13. Sometimes a normative conception of gender can undo one's own person by undermining their ability to continue living a bearable life.

At this point it is when this conception oppresses us and reduces us as human beings.

14. Whatever freedom we fight for, it must be a freedom based on equality.

Feminism can not be conceived without equality of opportunity and treatment.

fifteen.As a consequence, gender is not to culture what sex is to nature; Gender is also the discursive / cultural medium through which sexed nature or a natural sex is formed and established as prediscursive, prior to culture, a politically neutral surface on which culture acts.

Another phrase by Judith Butler in which she reflects on the cultural patterns that must be questioned.

16. For me, public mourning is not limited to the need to personally mourn the dead.
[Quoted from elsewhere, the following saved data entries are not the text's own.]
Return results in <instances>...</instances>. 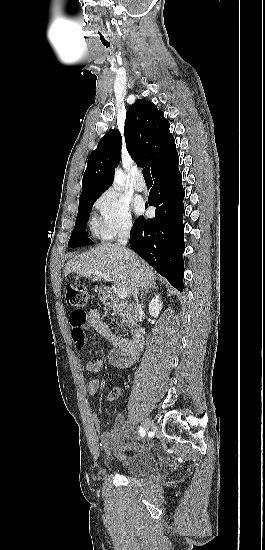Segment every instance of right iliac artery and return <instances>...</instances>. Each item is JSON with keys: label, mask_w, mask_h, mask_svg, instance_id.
<instances>
[{"label": "right iliac artery", "mask_w": 265, "mask_h": 550, "mask_svg": "<svg viewBox=\"0 0 265 550\" xmlns=\"http://www.w3.org/2000/svg\"><path fill=\"white\" fill-rule=\"evenodd\" d=\"M139 433L141 437L145 436V430L142 427H139Z\"/></svg>", "instance_id": "obj_1"}]
</instances>
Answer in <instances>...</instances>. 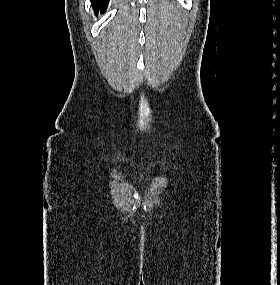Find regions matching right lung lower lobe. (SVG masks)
I'll return each mask as SVG.
<instances>
[{"label":"right lung lower lobe","instance_id":"obj_1","mask_svg":"<svg viewBox=\"0 0 280 285\" xmlns=\"http://www.w3.org/2000/svg\"><path fill=\"white\" fill-rule=\"evenodd\" d=\"M109 0H91V4L94 8L95 13L97 14L101 8V12H104Z\"/></svg>","mask_w":280,"mask_h":285}]
</instances>
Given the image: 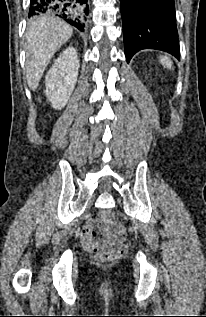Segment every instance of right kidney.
<instances>
[{
    "instance_id": "ca27d5eb",
    "label": "right kidney",
    "mask_w": 206,
    "mask_h": 317,
    "mask_svg": "<svg viewBox=\"0 0 206 317\" xmlns=\"http://www.w3.org/2000/svg\"><path fill=\"white\" fill-rule=\"evenodd\" d=\"M79 67L75 48L68 47L48 71L45 95L55 109H62L69 100L77 82Z\"/></svg>"
}]
</instances>
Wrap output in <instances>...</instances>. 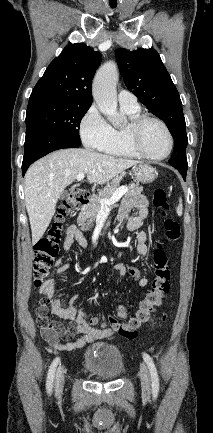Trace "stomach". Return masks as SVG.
<instances>
[{
	"label": "stomach",
	"mask_w": 213,
	"mask_h": 433,
	"mask_svg": "<svg viewBox=\"0 0 213 433\" xmlns=\"http://www.w3.org/2000/svg\"><path fill=\"white\" fill-rule=\"evenodd\" d=\"M133 171L136 178L145 184L153 182L156 177V170L147 164L134 166Z\"/></svg>",
	"instance_id": "1"
}]
</instances>
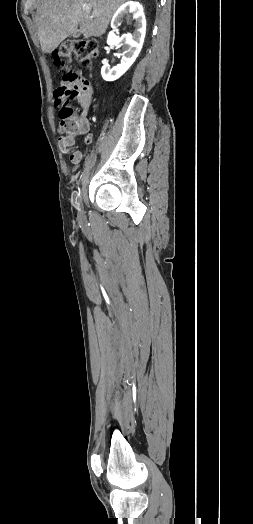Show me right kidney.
Returning a JSON list of instances; mask_svg holds the SVG:
<instances>
[{
    "instance_id": "1",
    "label": "right kidney",
    "mask_w": 253,
    "mask_h": 524,
    "mask_svg": "<svg viewBox=\"0 0 253 524\" xmlns=\"http://www.w3.org/2000/svg\"><path fill=\"white\" fill-rule=\"evenodd\" d=\"M125 17L128 19L133 17L135 30L132 34L127 33L118 37L114 34V31ZM111 28L113 30L108 35L107 44L121 48L120 55L122 58L117 67L110 68L108 65L102 67L101 75L106 81H114L122 76L134 63L141 51L146 33V20L142 5L134 1L123 4L113 16Z\"/></svg>"
}]
</instances>
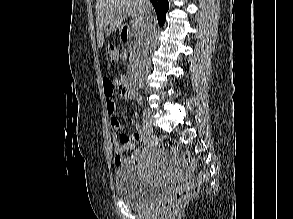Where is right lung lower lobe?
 <instances>
[{"label":"right lung lower lobe","mask_w":293,"mask_h":219,"mask_svg":"<svg viewBox=\"0 0 293 219\" xmlns=\"http://www.w3.org/2000/svg\"><path fill=\"white\" fill-rule=\"evenodd\" d=\"M157 14L158 23L162 26L165 22L166 12L169 8L168 0H150Z\"/></svg>","instance_id":"obj_1"}]
</instances>
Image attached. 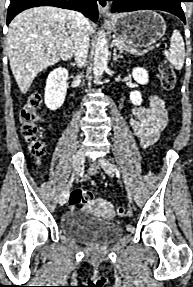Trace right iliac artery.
I'll use <instances>...</instances> for the list:
<instances>
[{"label": "right iliac artery", "instance_id": "obj_1", "mask_svg": "<svg viewBox=\"0 0 193 287\" xmlns=\"http://www.w3.org/2000/svg\"><path fill=\"white\" fill-rule=\"evenodd\" d=\"M80 169H81V168H80ZM80 169L77 170V174H78V172L80 171Z\"/></svg>", "mask_w": 193, "mask_h": 287}]
</instances>
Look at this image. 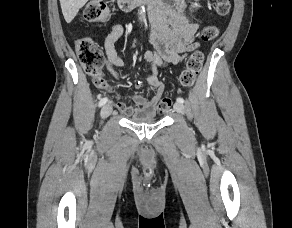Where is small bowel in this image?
<instances>
[{
  "label": "small bowel",
  "mask_w": 292,
  "mask_h": 228,
  "mask_svg": "<svg viewBox=\"0 0 292 228\" xmlns=\"http://www.w3.org/2000/svg\"><path fill=\"white\" fill-rule=\"evenodd\" d=\"M149 20V43L152 49L144 54V60L149 66L146 82L154 93L151 98L133 93L131 98L137 107L117 102V108L128 116L155 115L157 103L164 92V84L158 77L159 69L180 63L183 56L198 45L195 42L198 24L187 16L185 0L159 1L151 7ZM124 33V27L119 24L109 26L105 31L106 69L117 79L120 78L117 68L122 67L124 62L116 52L115 43ZM138 87H141V84ZM101 88L112 90L105 82Z\"/></svg>",
  "instance_id": "obj_1"
}]
</instances>
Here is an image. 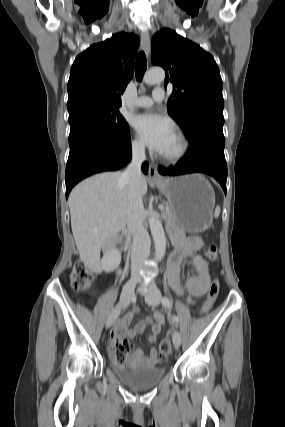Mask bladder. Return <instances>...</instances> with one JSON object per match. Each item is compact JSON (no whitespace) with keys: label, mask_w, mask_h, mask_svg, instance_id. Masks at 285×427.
<instances>
[{"label":"bladder","mask_w":285,"mask_h":427,"mask_svg":"<svg viewBox=\"0 0 285 427\" xmlns=\"http://www.w3.org/2000/svg\"><path fill=\"white\" fill-rule=\"evenodd\" d=\"M117 377L127 386L146 390L155 387L165 376L164 367H135L112 365Z\"/></svg>","instance_id":"1"}]
</instances>
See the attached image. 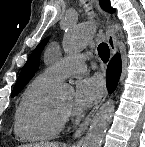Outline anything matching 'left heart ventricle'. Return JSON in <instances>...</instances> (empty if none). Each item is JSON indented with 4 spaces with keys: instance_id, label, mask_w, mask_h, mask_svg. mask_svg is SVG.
Instances as JSON below:
<instances>
[{
    "instance_id": "1",
    "label": "left heart ventricle",
    "mask_w": 145,
    "mask_h": 147,
    "mask_svg": "<svg viewBox=\"0 0 145 147\" xmlns=\"http://www.w3.org/2000/svg\"><path fill=\"white\" fill-rule=\"evenodd\" d=\"M71 104V99H65L57 103V105L62 109H69Z\"/></svg>"
}]
</instances>
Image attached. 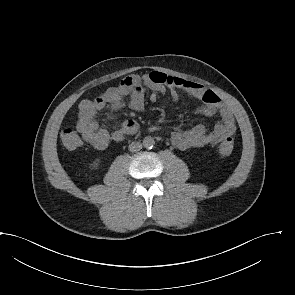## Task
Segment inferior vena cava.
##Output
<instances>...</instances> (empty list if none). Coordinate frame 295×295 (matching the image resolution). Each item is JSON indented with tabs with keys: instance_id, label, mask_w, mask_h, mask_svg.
<instances>
[{
	"instance_id": "602c4592",
	"label": "inferior vena cava",
	"mask_w": 295,
	"mask_h": 295,
	"mask_svg": "<svg viewBox=\"0 0 295 295\" xmlns=\"http://www.w3.org/2000/svg\"><path fill=\"white\" fill-rule=\"evenodd\" d=\"M142 149V144L139 143V142H132L130 145H129V150L131 152H137V151H140Z\"/></svg>"
}]
</instances>
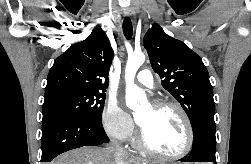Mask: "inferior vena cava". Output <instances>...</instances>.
Returning a JSON list of instances; mask_svg holds the SVG:
<instances>
[{"mask_svg": "<svg viewBox=\"0 0 251 164\" xmlns=\"http://www.w3.org/2000/svg\"><path fill=\"white\" fill-rule=\"evenodd\" d=\"M113 147H114V152H115V156L117 160H119L123 155L128 154L127 151L124 148H122L119 144H114Z\"/></svg>", "mask_w": 251, "mask_h": 164, "instance_id": "1", "label": "inferior vena cava"}]
</instances>
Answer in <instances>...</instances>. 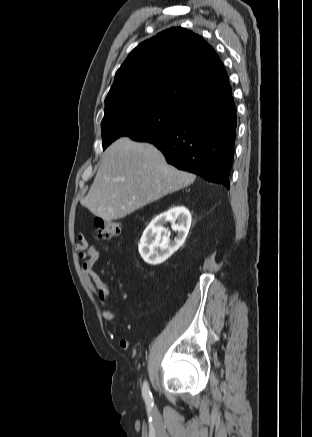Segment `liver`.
Instances as JSON below:
<instances>
[{
  "label": "liver",
  "instance_id": "liver-1",
  "mask_svg": "<svg viewBox=\"0 0 312 437\" xmlns=\"http://www.w3.org/2000/svg\"><path fill=\"white\" fill-rule=\"evenodd\" d=\"M195 178L169 165L152 144L123 137L104 152L81 204L95 216L117 220L189 186Z\"/></svg>",
  "mask_w": 312,
  "mask_h": 437
}]
</instances>
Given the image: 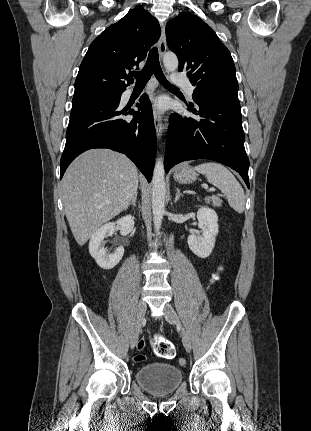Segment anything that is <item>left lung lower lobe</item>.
I'll return each instance as SVG.
<instances>
[{"mask_svg":"<svg viewBox=\"0 0 311 431\" xmlns=\"http://www.w3.org/2000/svg\"><path fill=\"white\" fill-rule=\"evenodd\" d=\"M189 111L201 117L171 116L164 166L166 172L182 161L210 159L236 170L249 188V160L244 148L238 96L212 95L195 100Z\"/></svg>","mask_w":311,"mask_h":431,"instance_id":"0a47b994","label":"left lung lower lobe"}]
</instances>
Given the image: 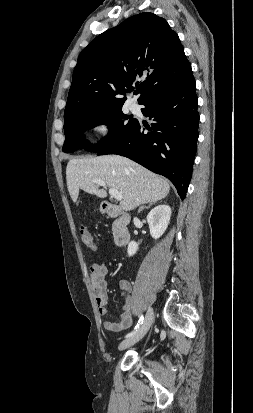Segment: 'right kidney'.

Certainly that need exists. I think that public mourning gives a value to lives. It allows a kind of increased awareness of the precariousness of those lives and the need to protect them, and perhaps also to understand that precariousness is understood beyond borders.

About grief and its value in our culture.

17. Is there a good way to categorize bodies? What do the categories tell us? The categories tell us more about the need to categorize bodies than about bodies themselves.

Labels can not define correctly what constantly transforms and transforms us.

18. Social movements must unite the creative and affirmative energies of people, not only reiterate the damage and produce an identity as subjects of harm. Without a doubt, I would not deny that there are extreme, persistent and malignant forms of victimization, but adopting this perspective in a social movement is counterproductive.

Flee from victimhood and look to the future, joining forces: that is the scenario that Judith Butler aspires to.